### Extracted data

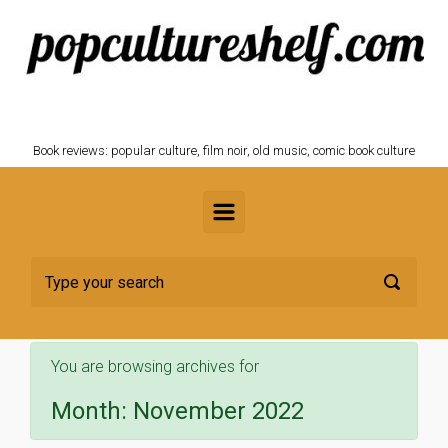
Skip to main content
POPCULTURESHELF.com
Book reviews: popular culture, film noir, old music, comic book culture
You are browsing archives for
Month:
November 2022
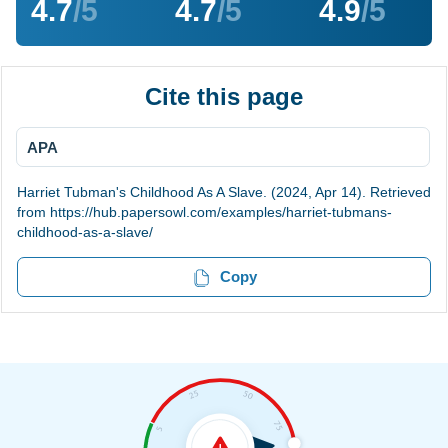
4.7
/5
4.7
/5
4.9
/5
Cite this page
APA
Harriet Tubman's Childhood As A Slave. (2024, Apr 14). Retrieved
from https://hub.papersowl.com/examples/harriet-tubmans-
childhood-as-a-slave/
Copy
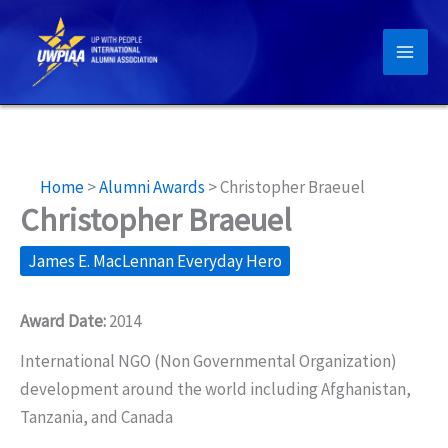
Skip
to
content
Home
>
Alumni Awards
>
Christopher Braeuel
Christopher Braeuel
James E. MacLennan Everyday Hero
Award Date:
2014
International NGO (Non Governmental Organization)
development around the world including Afghanistan,
Tanzania, and Canada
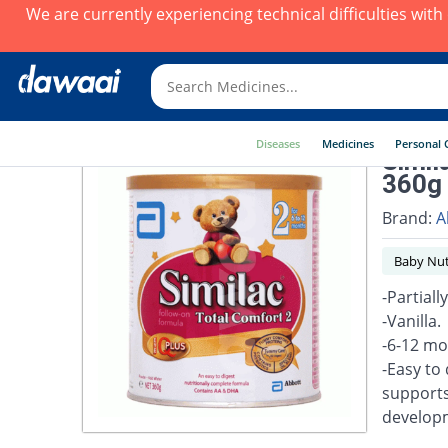
We are currently experiencing technical difficulties wit
Diseases
Medicines
Personal 
Simil
360g 
Brand:
A
Baby Nut
-Partial
-Vanilla.
-6-12 mo
-Easy to
supports
developm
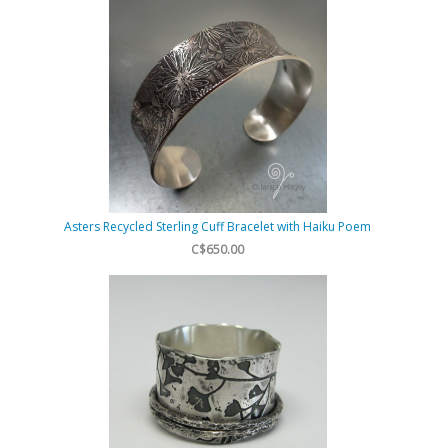
Asters Recycled Sterling Cuff Bracelet with Haiku Poem
C$650.00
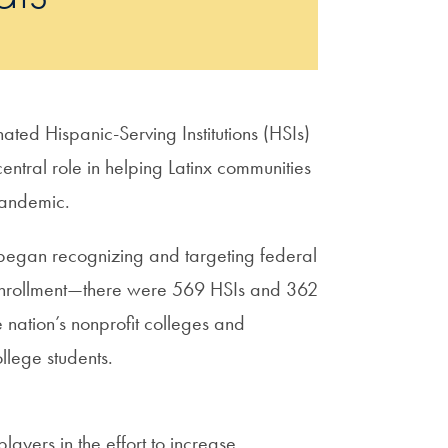
ated Hispanic-Serving Institutions (HSIs)
entral role in helping Latinx communities
pandemic.
 began recognizing and targeting federal
x enrollment—there were 569 HSIs and 362
nation’s nonprofit colleges and
ollege students.
ayers in the effort to increase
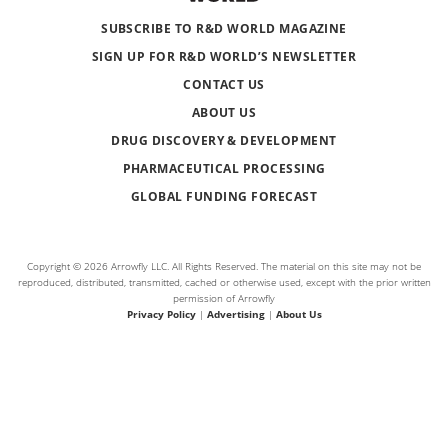
SUBSCRIBE TO R&D WORLD MAGAZINE
SIGN UP FOR R&D WORLD’S NEWSLETTER
CONTACT US
ABOUT US
DRUG DISCOVERY & DEVELOPMENT
PHARMACEUTICAL PROCESSING
GLOBAL FUNDING FORECAST
Copyright © 2026 Arrowfly LLC. All Rights Reserved. The material on this site may not be
reproduced, distributed, transmitted, cached or otherwise used, except with the prior written
permission of Arrowfly
Privacy Policy
|
Advertising
|
About Us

### To do
In your copy, repeat the records above exactly and include no images.

### Written reply
Skip to main content
POPCULTURESHELF.com
Book reviews: popular culture, film noir, old music, comic book culture
You are browsing archives for
Month:
November 2022
4.7
/5
4.7
/5
4.9
/5
Cite this page
APA
Harriet Tubman's Childhood As A Slave. (2024, Apr 14). Retrieved
from https://hub.papersowl.com/examples/harriet-tubmans-
childhood-as-a-slave/
Copy
Skip
to
content
Home
>
Alumni Awards
>
Christopher Braeuel
Christopher Braeuel
James E. MacLennan Everyday Hero
Award Date:
2014
International NGO (Non Governmental Organization)
development around the world including Afghanistan,
Tanzania, and Canada
We are currently experiencing technical difficulties wit
Diseases
Medicines
Personal 
Simil
360g 
Brand:
A
Baby Nut
-Partial
-Vanilla.
-6-12 mo
-Easy to
supports
developm
Asters Recycled Sterling Cuff Bracelet with Haiku Poem
C$650.00
ated Hispanic-Serving Institutions (HSIs)
entral role in helping Latinx communities
pandemic.
 began recognizing and targeting federal
x enrollment—there were 569 HSIs and 362
nation’s nonprofit colleges and
ollege students.
ayers in the effort to increase
SUBSCRIBE TO R&D WORLD MAGAZINE
SIGN UP FOR R&D WORLD’S NEWSLETTER
CONTACT US
ABOUT US
DRUG DISCOVERY & DEVELOPMENT
PHARMACEUTICAL PROCESSING
GLOBAL FUNDING FORECAST
Copyright © 2026 Arrowfly LLC. All Rights Reserved. The material on this site may not be
reproduced, distributed, transmitted, cached or otherwise used, except with the prior written
permission of Arrowfly
Privacy Policy
|
Advertising
|
About Us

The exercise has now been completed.